You might see a patient presenting with severe insomnia or atypical chest pain, or a sudden decline in cognitive function that just gets dismissed as normal aging.
Oh, wow.
Assessment here requires immense patience and an absolutely non -judgmental stance.
Why?
Because the older client may completely rely on their abuser, who is often a family member or caretaker, for their daily meals, their hygiene, and their basic survival.
So they're absolutely terrified of what happens if they speak up and that caretaker is taken away.
Exactly.
They choose the abuse over institutionalization or neglect.
So when you actually get to the bedside with these populations, what does this all mean for your daily nursing practice?
The text outlines several clinical or red flags that you need to be actively looking for during your physical assessments.
These are critical to memorize.
These include bruises in various stages of healing,
inconsistent stories regarding how an injury actually happened, or frequent visits to the emergency room for vague somatic complaints like chronic headaches or pelvic pain where no organic cause can be found.
And there's a massive glaring red flag we need to talk about.
The overbearing partner.
An overly solicitous partner who answers all the questions for the patient and flat out refuses to leave the room.
When you encounter that, a blaring alarm should go off in your head regarding patient safety.
Because the absolute number one safety priority outlined in this chapter is this.

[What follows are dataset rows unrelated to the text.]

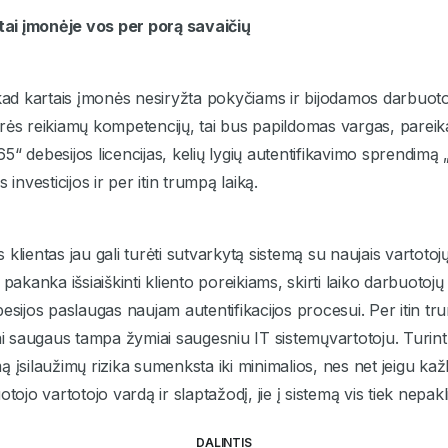
ai įmonėje vos per porą savaičių
 kad kartais įmonės nesiryžta pokyčiams ir bijodamos darbuoto
ės reikiamų kompetencijų, tai bus papildomas vargas, pareikala
 365“ debesijos licencijas, kelių lygių autentifikavimo sprendim
 investicijos ir per itin trumpą laiką.
klientas jau gali turėti sutvarkytą sistemą su naujais vartotojų
 pakanka išsiaiškinti kliento poreikiams, skirti laiko darbuot
besijos paslaugas naujam autentifikacijos procesui. Per itin t
ai saugaus tampa žymiai saugesniu IT sistemųvartotoju. Turint 
ą įsilaužimų rizika sumenksta iki minimalios, nes net jeigu ka
tojo vartotojo vardą ir slaptažodį, jie į sistemą vis tiek nepakl
DALINTIS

Never under any circumstances ask a client about abuse in front of their partner.
Never.
If you do, you could trigger a violent, potentially lethal retaliation the moment they get in the car to leave the clinic.
So what do you do?
As the nurse, you must immediately and creatively isolate the client.
You can tell the partner you need a sterile urine sample and escort the patient to the bathroom or take them to the x -ray room or the lab.
You have to get them anywhere private.
And once you have successfully isolated them, you implement the Sazavi model.
This is your primary screening tool, and you need to know these steps for your exams.
Let's break it down.
S stands for screen all clients.
Ask everyone if they've been physically hurt, making it a routine part of triage so it doesn't feel targeted.
Right.
And A is for ask direct or indirect questions in a completely non -judgmental way.
V is for validate the client.
This is crucial.
You must tell them explicitly that you believe them and that the abuse is not their fault.
And finally, E is for evaluate, educate, and refer.
Part of that evaluate step is determining their immediate risk of being killed.
Which brings us to box 9 .3 in the text.
The danger assessment tool, yes.
It assesses homicide risk.
As a nurse, you need to ask specific questions.
Has the violence increased in severity or frequency?
Is there a gun in the home?
Is the partner unemployed?
Are they using illegal drugs?
And the really big one.
Perhaps most importantly, has the partner ever tried to choke or strangle the victim?
That's a huge indicator, right?
Choking is a massive clinically documented indicator of potential homicide.
It demonstrates that the abuser is willing to cut off the victim's airway, which is a lethal escalation.
So if abuse is confirmed during your assessment, your nursing interventions follow the ABCDES framework.
Another great acronym for the exam.
Let's break down exactly what that stands for.
A is for assure the woman that she is not alone.
B is for expressing belief that violence is not acceptable and it is not her fault.
C is for guaranteeing confidentiality, explaining exactly who will and will not know about the disclosure.
D is for documentation, and your documentation must be meticulous.
Use direct quotes from the patient, use body maps to chart injuries, and if you take photographs, you must obtain informed consent first.
Very important legal point there.
E is for education about the cycle of violence we discussed earlier.
And S is for safety planning.
That safety planning piece is vital, isn't it?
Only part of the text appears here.